5. Collectively, states have the power to reduce federal spending by $1.2 trillion if they reject Obamacare's exchanges. The Congressional Budget Office estimates that the exchanges will dole out $1.2 trillion in subsidies for private health insurance by 2023. But if the lawsuit against the IRS wins, and the explicit text of the law prevails, then no state exchanges would mean no subsidies for private insurance—saving the entire $1.2 trillion.

6. States that agree to run their own exchanges will take the blame if they fail. It's not just that information about the exchange could arrive bearing the state's name and letterhead. It's also that state officials could end up on the hook with the public if Obamacare results in care being denied to the sick. And that, Cannon writes, is a real possibility.
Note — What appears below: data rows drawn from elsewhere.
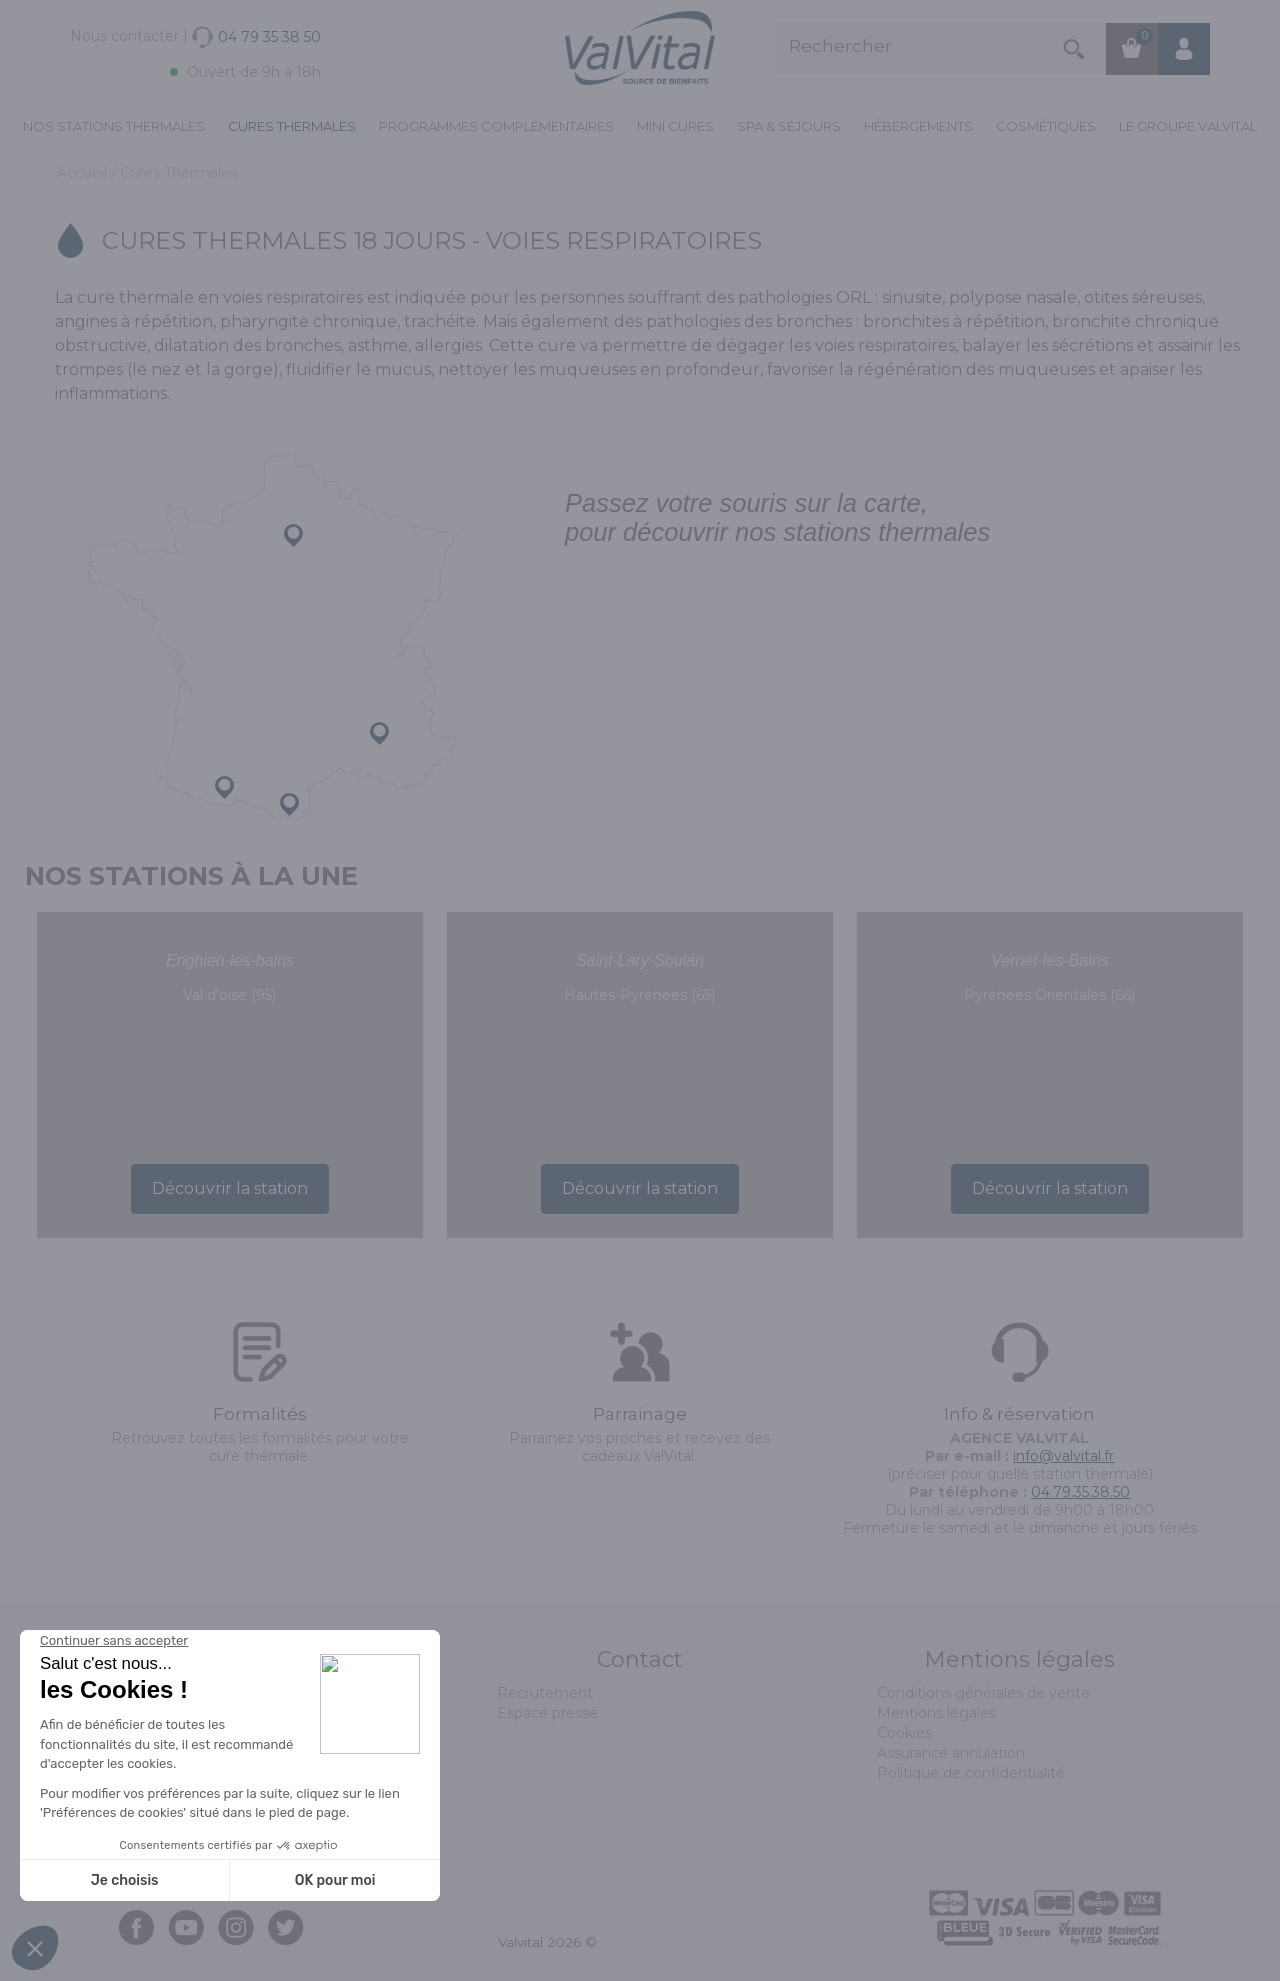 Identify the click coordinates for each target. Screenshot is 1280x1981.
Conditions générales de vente (983, 1693)
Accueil (84, 173)
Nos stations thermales (114, 126)
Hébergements (918, 126)
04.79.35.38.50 (1080, 1492)
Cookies (904, 1733)
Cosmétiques (1046, 126)
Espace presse (547, 1713)
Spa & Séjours (789, 126)
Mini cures (675, 126)
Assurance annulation (951, 1753)
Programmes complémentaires (496, 126)
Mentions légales (936, 1713)
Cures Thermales (292, 126)
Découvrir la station (230, 1188)
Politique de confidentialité (971, 1773)
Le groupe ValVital (1188, 126)
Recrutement (545, 1693)
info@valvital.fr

Because the law includes price controls that force insurers to sell coverage to the sick at less than it costs to insure them, insurers who provide the best care to the sick will soon attract large numbers of very sick individuals, and may suffer financially for it. Premiums will go up, and healthier individuals will avoid the plan. "In this way," Cannon writes, "the Act's community-rating price controls literally punish health plans that provide the most attractive coverage to the sick. The Act thus forces health plans into a race to the bottom, where insurers compete to avoid, mistreat, and dump the most vulnerable patients."